ASADA--Well, that's precisely what I've done. And mechanics issues are exactly the same. When you begin researching human recognition, there is a kind of tacit approval for dealing with the visual faculties right from the beginning. The problem is that, precisely as you've mentioned, vision is a capability that only came at the end of a long process of refinement. Even then it is only one element. And when you try to study processes of recognition in a living environment, it is futile to use only this one element, because you invariably run up against the frame problem.[*6] That's why you cannot look at vision, or any other function, without looking at issues of the entire body. You also mentioned the issue of language. This is another area that can only be begun to be understood from body issues because visual information only finds currency in the context of the robot's relation to its environment being abstracted, behavior patterns emerging from the robot's relations with specific situations, and these becoming symbols within the stimulus-response diagram.[*7] In other words, codifying the robots' reactions to reoccurring situations. It is not that these were symbols to begin with, but rather that their conduct produced a symbol. Well, I'm wishfully expecting that a type of language may emerge when that symbol is shared by multiagents. In the case of RoboCup, there are multiagents in collusion, so it is essential that some form of communications language emerge. Moreover, this language must be quite tacit, so that once "eye contact" has been made, both players share a common symbology. If this is indeed possible, then a case can be made that a common linguistic structure has been established. This is, of course, not simply an experiment for the unit's visual faculties. There are many experiments that I have in mind which include linguistic functions. I have many test cases to articulate.

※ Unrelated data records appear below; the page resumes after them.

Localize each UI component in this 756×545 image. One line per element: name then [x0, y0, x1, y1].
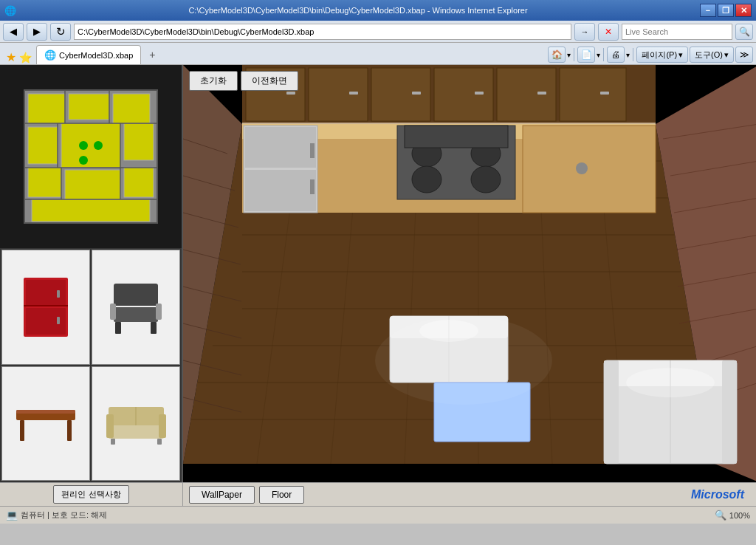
- svg-rect-90: [371, 68, 430, 121]
- feeds-dropdown-icon: ▾: [597, 51, 600, 59]
- title-bar-icon: 🌐: [4, 5, 16, 16]
- separator-1: [574, 48, 574, 61]
- home-button[interactable]: 🏠: [548, 47, 566, 63]
- thumb-sofa[interactable]: [92, 366, 180, 481]
- svg-point-12: [94, 141, 103, 150]
- table-svg: [13, 401, 79, 445]
- svg-rect-110: [405, 126, 508, 148]
- computer-icon: 💻: [6, 510, 18, 521]
- page-button[interactable]: 페이지(P) ▾: [636, 47, 688, 63]
- floorplan-svg: [17, 83, 165, 230]
- microsoft-logo: Microsoft: [691, 488, 750, 501]
- forward-button[interactable]: ▶: [27, 23, 47, 41]
- new-tab-button[interactable]: +: [142, 45, 162, 64]
- svg-rect-98: [537, 92, 546, 95]
- zoom-icon: 🔍: [715, 510, 726, 521]
- viewport-buttons: 초기화 이전화면: [189, 71, 298, 91]
- svg-rect-8: [65, 170, 120, 199]
- left-panel: [0, 65, 183, 482]
- svg-rect-104: [310, 179, 315, 194]
- svg-rect-1: [28, 94, 65, 123]
- svg-rect-92: [497, 68, 556, 121]
- right-bottom-bar: WallPaper Floor Microsoft: [183, 483, 756, 506]
- edit-properties-button[interactable]: 편리인 선택사항: [53, 485, 128, 504]
- left-bottom-bar: 편리인 선택사항: [0, 483, 183, 506]
- chair-svg: [106, 278, 165, 337]
- prev-screen-button[interactable]: 이전화면: [241, 71, 298, 91]
- svg-rect-33: [151, 322, 157, 334]
- minimize-button[interactable]: −: [700, 4, 716, 17]
- stop-button[interactable]: ✕: [598, 23, 619, 41]
- svg-rect-39: [67, 420, 72, 441]
- svg-rect-10: [32, 199, 150, 222]
- go-button[interactable]: →: [574, 23, 595, 41]
- search-button[interactable]: 🔍: [735, 24, 753, 40]
- wallpaper-button[interactable]: WallPaper: [189, 486, 255, 504]
- svg-point-108: [412, 166, 441, 193]
- svg-point-123: [626, 368, 715, 397]
- svg-rect-2: [69, 94, 109, 120]
- viewport[interactable]: 초기화 이전화면: [183, 65, 756, 482]
- bottom-bar: 편리인 선택사항 WallPaper Floor Microsoft: [0, 482, 756, 506]
- ie-add-favorite-icon: ⭐: [19, 52, 32, 64]
- print-button[interactable]: 🖨: [607, 47, 625, 63]
- svg-rect-95: [349, 92, 358, 95]
- svg-rect-94: [286, 92, 295, 95]
- svg-rect-6: [124, 123, 154, 160]
- tools-button[interactable]: 도구(O) ▾: [690, 47, 734, 63]
- svg-rect-38: [20, 420, 24, 441]
- tools-dropdown-icon: ▾: [724, 50, 729, 60]
- tools-label: 도구(O): [695, 49, 723, 61]
- room-scene-svg: [183, 65, 756, 482]
- fridge-svg: [20, 274, 72, 340]
- feeds-button[interactable]: 📄: [577, 47, 595, 63]
- svg-rect-93: [560, 68, 626, 121]
- svg-rect-30: [114, 284, 158, 306]
- svg-rect-101: [245, 127, 316, 168]
- restore-button[interactable]: ❐: [718, 4, 734, 17]
- svg-rect-111: [523, 126, 656, 213]
- svg-rect-4: [28, 127, 58, 164]
- tab-icon: 🌐: [44, 49, 56, 61]
- tab-cybermodel[interactable]: 🌐 CyberModel3D.xbap: [36, 45, 141, 64]
- svg-rect-5: [61, 123, 120, 168]
- main-content: 초기화 이전화면: [0, 65, 756, 482]
- svg-rect-34: [110, 304, 116, 320]
- refresh-button[interactable]: ↻: [50, 23, 71, 41]
- floor-button[interactable]: Floor: [259, 486, 304, 504]
- minimap: [0, 65, 182, 248]
- title-bar: 🌐 C:\CyberModel3D\CyberModel3D\bin\Debug…: [0, 0, 756, 21]
- extra-button[interactable]: ≫: [735, 47, 753, 63]
- ie-star-icon: ★: [6, 50, 16, 64]
- zoom-percent: 100%: [729, 511, 750, 520]
- address-input[interactable]: [74, 24, 571, 40]
- svg-rect-121: [722, 360, 737, 464]
- svg-rect-42: [106, 414, 114, 438]
- thumb-fridge[interactable]: [1, 250, 90, 365]
- thumb-table[interactable]: [1, 366, 90, 481]
- svg-rect-37: [16, 410, 75, 414]
- sofa-svg: [105, 400, 168, 448]
- print-dropdown-icon: ▾: [626, 51, 630, 59]
- svg-rect-102: [245, 170, 316, 211]
- back-button[interactable]: ◀: [3, 23, 24, 41]
- svg-rect-35: [156, 304, 162, 320]
- svg-rect-89: [309, 68, 368, 121]
- title-bar-title: C:\CyberModel3D\CyberModel3D\bin\Debug\C…: [188, 6, 527, 15]
- svg-rect-103: [310, 143, 315, 158]
- svg-rect-41: [109, 425, 164, 439]
- svg-point-13: [79, 156, 88, 165]
- svg-rect-27: [57, 290, 60, 298]
- svg-rect-46: [157, 439, 162, 445]
- close-button[interactable]: ✕: [735, 4, 752, 17]
- reset-button[interactable]: 초기화: [189, 71, 238, 91]
- svg-rect-9: [124, 168, 154, 197]
- status-bar: 💻 컴퓨터 | 보호 모드: 해제 🔍 100%: [0, 506, 756, 524]
- svg-rect-7: [28, 168, 61, 197]
- svg-rect-3: [113, 94, 150, 123]
- thumb-chair[interactable]: [92, 250, 180, 365]
- search-input[interactable]: [622, 24, 732, 40]
- separator-2: [603, 48, 604, 61]
- svg-rect-31: [114, 307, 158, 322]
- svg-point-11: [79, 141, 88, 150]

SAKURA--In the spring of 1998, when we were both on the panel at Yokohama's Minato Mirai, the topic of a "theory of mind," concerning how animals understand each others' feelings came up. It is commonly thought that when humans understand each other they do so through language, when in fact any animal communicates, it is primarily through eye contact and implicit gestures. And your comment was, if I recall it correctly, that when it came to porting these to a robot, the operating algorithm itself has to change. Now I'd like to ask, simply, if you know of any computer program presently available that would allow us to do this? As someone admittedly unfamiliar with the issue, I imagine that because computer programs are languages, the discussion must begin and end with how to best use them. And yet, issues of "theory of mind" and understanding the other come not from usage, but from the murky and ill-defined elements which "emerge"[*8] into language as a structure of and for understanding, and therefore, there seems a very real obstacle that remains completely unaddressed.

ASADA--When considering the structure of the robot's brain, you need to clarify whether your concern is in creating the essence of language, or whether you're using it as a tool for imagining how to reproduce language. For example, if you were able to use a wetware (biological) body, the changes in the body's structure would invalidate all concepts of traditional computers. I'd be happy to be able to make it that far, but in my research facilities we're busy trying to verify important concepts through simulating linguistic processes. Creating a body capable of growth is pretty difficult. Right now we're sticking with a fixed mechanical one that runs on computer software, and tinkering with the mechanics while we look for our results. Of course, in the end we will need to consider evolving wetware bodies or we will never reach the truth about our work.